> [Goal of the exercise] Return only the lines from the start of the records through the line that contains "Kamu juga perlu", inclusive; leave out all pictures.
....
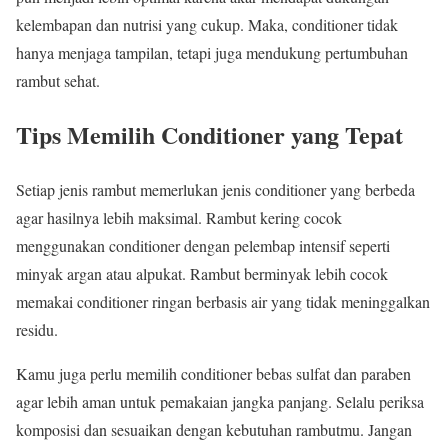
kelembapan dan nutrisi yang cukup. Maka, conditioner tidak
hanya menjaga tampilan, tetapi juga mendukung pertumbuhan
rambut sehat.
Tips Memilih Conditioner yang Tepat
Setiap jenis rambut memerlukan jenis conditioner yang berbeda
agar hasilnya lebih maksimal. Rambut kering cocok
menggunakan conditioner dengan pelembap intensif seperti
minyak argan atau alpukat. Rambut berminyak lebih cocok
memakai conditioner ringan berbasis air yang tidak meninggalkan
residu.
Kamu juga perlu memilih conditioner bebas sulfat dan paraben
agar lebih aman untuk pemakaian jangka panjang. Selalu periksa
komposisi dan sesuaikan dengan kebutuhan rambutmu. Jangan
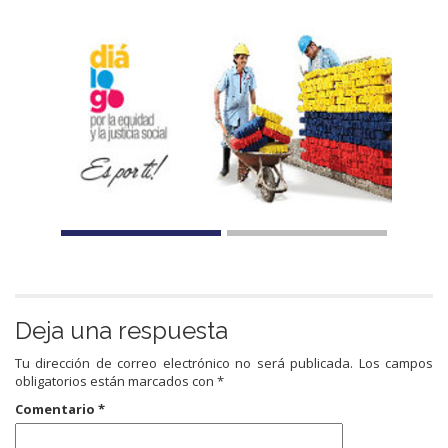
Deja una respuesta
Tu dirección de correo electrónico no será publicada.
Los campos
obligatorios están marcados con
*
Comentario
*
....
> [Solved problem]
kelembapan dan nutrisi yang cukup. Maka, conditioner tidak
hanya menjaga tampilan, tetapi juga mendukung pertumbuhan
rambut sehat.
Tips Memilih Conditioner yang Tepat
Setiap jenis rambut memerlukan jenis conditioner yang berbeda
agar hasilnya lebih maksimal. Rambut kering cocok
menggunakan conditioner dengan pelembap intensif seperti
minyak argan atau alpukat. Rambut berminyak lebih cocok
memakai conditioner ringan berbasis air yang tidak meninggalkan
residu.
Kamu juga perlu memilih conditioner bebas sulfat dan paraben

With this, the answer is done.